PROVIDED DATA:
○ ○ ○ ○ ○ ○ ○
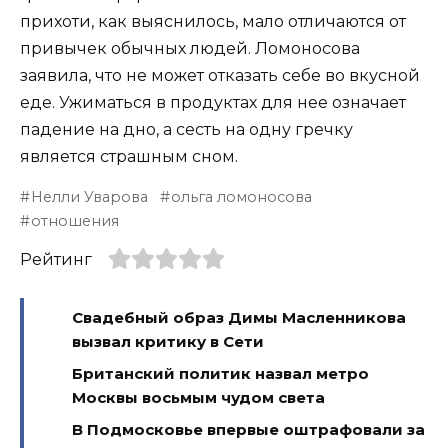
прихоти, как выяснилось, мало отличаются от
привычек обычных людей. Ломоносова
заявила, что не может отказать себе во вкусной
еде. Ужиматься в продуктах для нее означает
падение на дно, а сесть на одну гречку
является страшным сном.
Нелли Уварова
ольга ломоносова
отношения
Рейтинг
Свадебный образ Димы Масленникова
вызвал критику в Сети
Британский политик назвал метро
Москвы восьмым чудом света
В Подмосковье впервые оштрафовали за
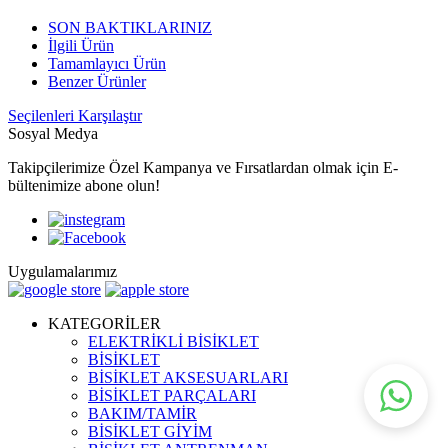
SON BAKTIKLARINIZ
İlgili Ürün
Tamamlayıcı Ürün
Benzer Ürünler
Seçilenleri Karşılaştır
Sosyal Medya
Takipçilerimize Özel Kampanya ve Fırsatlardan olmak için E-
bültenimize abone olun!
Uygulamalarımız
KATEGORİLER
ELEKTRİKLİ BİSİKLET
BİSİKLET
BİSİKLET AKSESUARLARI
BİSİKLET PARÇALARI
BAKIM/TAMİR
BİSİKLET GİYİM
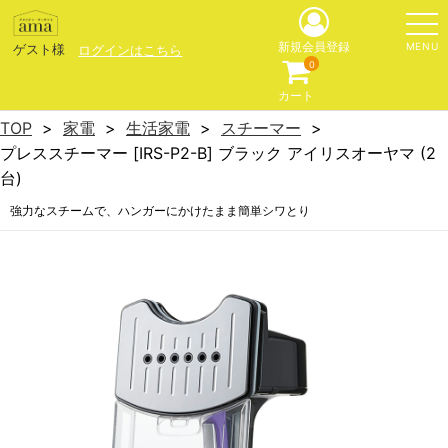
MENU
新規会員登録
ゲスト様
ログインはこちら
0
カート
TOP
家電
生活家電
スチーマー
プレススチーマー [IRS-P2-B] ブラック アイリスオーヤマ (2
台)
強力なスチームで、ハンガーにかけたまま簡単シワとり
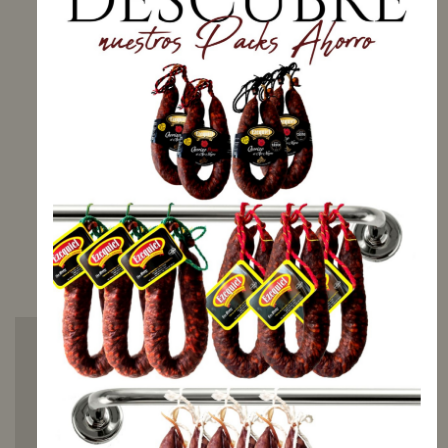
Polígono Ind. de Astorga
(24700, León)
Peso neto: 700 g
Precio: 9,93 €/kg
DISPONIBLE
Recíbelo entre el
miércoles, 12 agosto
y el
martes, 18
agosto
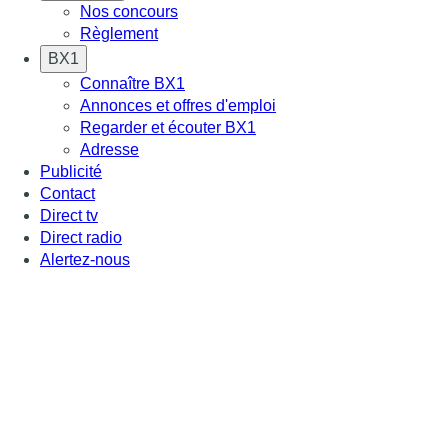
Nos concours
Règlement
BX1
Connaître BX1
Annonces et offres d'emploi
Regarder et écouter BX1
Adresse
Publicité
Contact
Direct tv
Direct radio
Alertez-nous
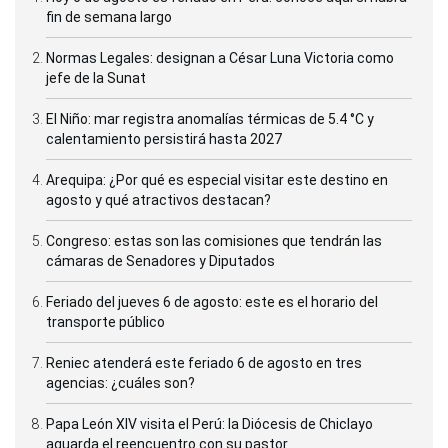
fin de semana largo
Normas Legales: designan a César Luna Victoria como
jefe de la Sunat
El Niño: mar registra anomalías térmicas de 5.4 °C y
calentamiento persistirá hasta 2027
Arequipa: ¿Por qué es especial visitar este destino en
agosto y qué atractivos destacan?
Congreso: estas son las comisiones que tendrán las
cámaras de Senadores y Diputados
Feriado del jueves 6 de agosto: este es el horario del
transporte público
Reniec atenderá este feriado 6 de agosto en tres
agencias: ¿cuáles son?
Papa León XIV visita el Perú: la Diócesis de Chiclayo
aguarda el reencuentro con su pastor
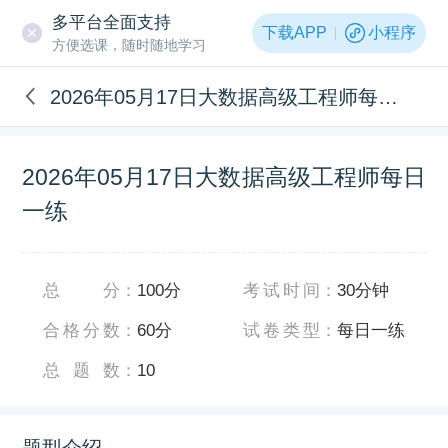
多平台全面支持
下载APP
小程序
方便选课，随时随地学习
2026年05月17日大数据高级工程师每日一练
2026年05月17日大数据高级工程师每日
一练
总分
：
100分
考试时间
：
30分钟
合格分数
：
60分
试卷类型
：
每日一练
总题数
：
10
题型介绍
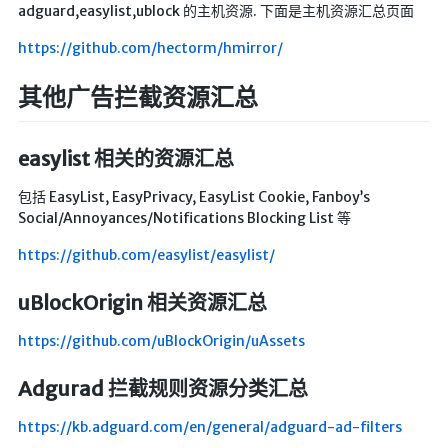
adguard,easylist,ublock 的主机资源. 下面是主机资源汇总页面
红白机
https://github.com/hectorm/hmirror/
红白机资源
其他广告拦截资源汇总
dos游戏
在线狼人杀
easylist 相关的资源汇总
飞船对接模拟
包括 EasyList, EasyPrivacy, EasyList Cookie, Fanboy’s
特效地址
Social/Annoyances/Notifications Blocking List 等
引导页
https://github.com/easylist/easylist/
背景动画
uBlockOrigin 相关资源汇总
文字变换特效
Floatingheart
https://github.com/uBlockOrigin/uAssets
树境
Adgurad 拦截规则资源分类汇总
过山车
https://kb.adguard.com/en/general/adguard-ad-filters
夜景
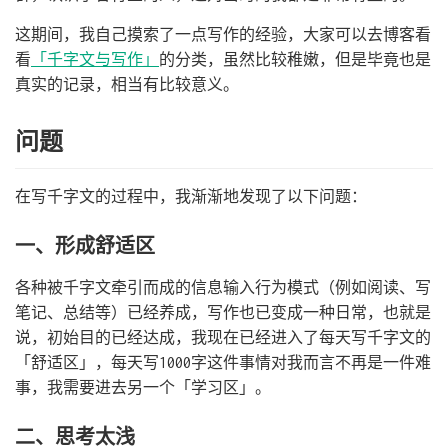
这期间，我自己摸索了一点写作的经验，大家可以去博客看
看
「千字文与写作」
的分类，虽然比较稚嫩，但是毕竟也是
真实的记录，相当有比较意义。
问题
在写千字文的过程中，我渐渐地发现了以下问题：
一、形成舒适区
各种被千字文牵引而成的信息输入行为模式（例如阅读、写
笔记、总结等）已经养成，写作也已变成一种日常，也就是
说，初始目的已经达成，我现在已经进入了每天写千字文的
「舒适区」，每天写1000字这件事情对我而言不再是一件难
事，我需要进去另一个「学习区」。
二、思考太浅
○ ○ ○ ○ ○ ○ ○
THE PROBLEM:
Nothing but an exact copy of the data above, minus its pictures, should appear in the response.

SOLVED PROBLEM:
прихоти, как выяснилось, мало отличаются от
привычек обычных людей. Ломоносова
заявила, что не может отказать себе во вкусной
еде. Ужиматься в продуктах для нее означает
падение на дно, а сесть на одну гречку
является страшным сном.
Нелли Уварова
ольга ломоносова
отношения
Рейтинг
Свадебный образ Димы Масленникова
вызвал критику в Сети
Британский политик назвал метро
Москвы восьмым чудом света
В Подмосковье впервые оштрафовали за
SON BAKTIKLARINIZ
İlgili Ürün
Tamamlayıcı Ürün
Benzer Ürünler
Seçilenleri Karşılaştır
Sosyal Medya
Takipçilerimize Özel Kampanya ve Fırsatlardan olmak için E-
bültenimize abone olun!
Uygulamalarımız
KATEGORİLER
ELEKTRİKLİ BİSİKLET
BİSİKLET
BİSİKLET AKSESUARLARI
BİSİKLET PARÇALARI
BAKIM/TAMİR
BİSİKLET GİYİM
MENU
新規会員登録
ゲスト様
ログインはこちら
0
カート
TOP
家電
生活家電
スチーマー
プレススチーマー [IRS-P2-B] ブラック アイリスオーヤマ (2
台)
強力なスチームで、ハンガーにかけたまま簡単シワとり
Polígono Ind. de Astorga
(24700, León)
Peso neto: 700 g
Precio: 9,93 €/kg
DISPONIBLE
Recíbelo entre el
miércoles, 12 agosto
y el
martes, 18
agosto
Nos concours
Règlement
BX1
Connaître BX1
Annonces et offres d'emploi
Regarder et écouter BX1
Adresse
Publicité
Contact
Direct tv
Direct radio
Alertez-nous
fin de semana largo
Normas Legales: designan a César Luna Victoria como
jefe de la Sunat
El Niño: mar registra anomalías térmicas de 5.4 °C y
calentamiento persistirá hasta 2027
Arequipa: ¿Por qué es especial visitar este destino en
agosto y qué atractivos destacan?
Congreso: estas son las comisiones que tendrán las
cámaras de Senadores y Diputados
Feriado del jueves 6 de agosto: este es el horario del
transporte público
Reniec atenderá este feriado 6 de agosto en tres
agencias: ¿cuáles son?
Papa León XIV visita el Perú: la Diócesis de Chiclayo
aguarda el reencuentro con su pastor
多平台全面支持
下载APP
小程序
方便选课，随时随地学习
2026年05月17日大数据高级工程师每日一练
2026年05月17日大数据高级工程师每日
一练
总分
：
100分
考试时间
：
30分钟
合格分数
：
60分
试卷类型
：
每日一练
总题数
：
10
题型介绍
adguard,easylist,ublock 的主机资源. 下面是主机资源汇总页面
红白机
https://github.com/hectorm/hmirror/
红白机资源
其他广告拦截资源汇总
dos游戏
在线狼人杀
easylist 相关的资源汇总
飞船对接模拟
包括 EasyList, EasyPrivacy, EasyList Cookie, Fanboy’s
特效地址
Social/Annoyances/Notifications Blocking List 等
引导页
https://github.com/easylist/easylist/
背景动画
uBlockOrigin 相关资源汇总
文字变换特效
Floatingheart
https://github.com/uBlockOrigin/uAssets
树境
Adgurad 拦截规则资源分类汇总
过山车
https://kb.adguard.com/en/general/adguard-ad-filters
夜景
这期间，我自己摸索了一点写作的经验，大家可以去博客看
看
「千字文与写作」
的分类，虽然比较稚嫩，但是毕竟也是
真实的记录，相当有比较意义。
问题
在写千字文的过程中，我渐渐地发现了以下问题：
一、形成舒适区
各种被千字文牵引而成的信息输入行为模式（例如阅读、写
笔记、总结等）已经养成，写作也已变成一种日常，也就是
说，初始目的已经达成，我现在已经进入了每天写千字文的
「舒适区」，每天写1000字这件事情对我而言不再是一件难
事，我需要进去另一个「学习区」。
二、思考太浅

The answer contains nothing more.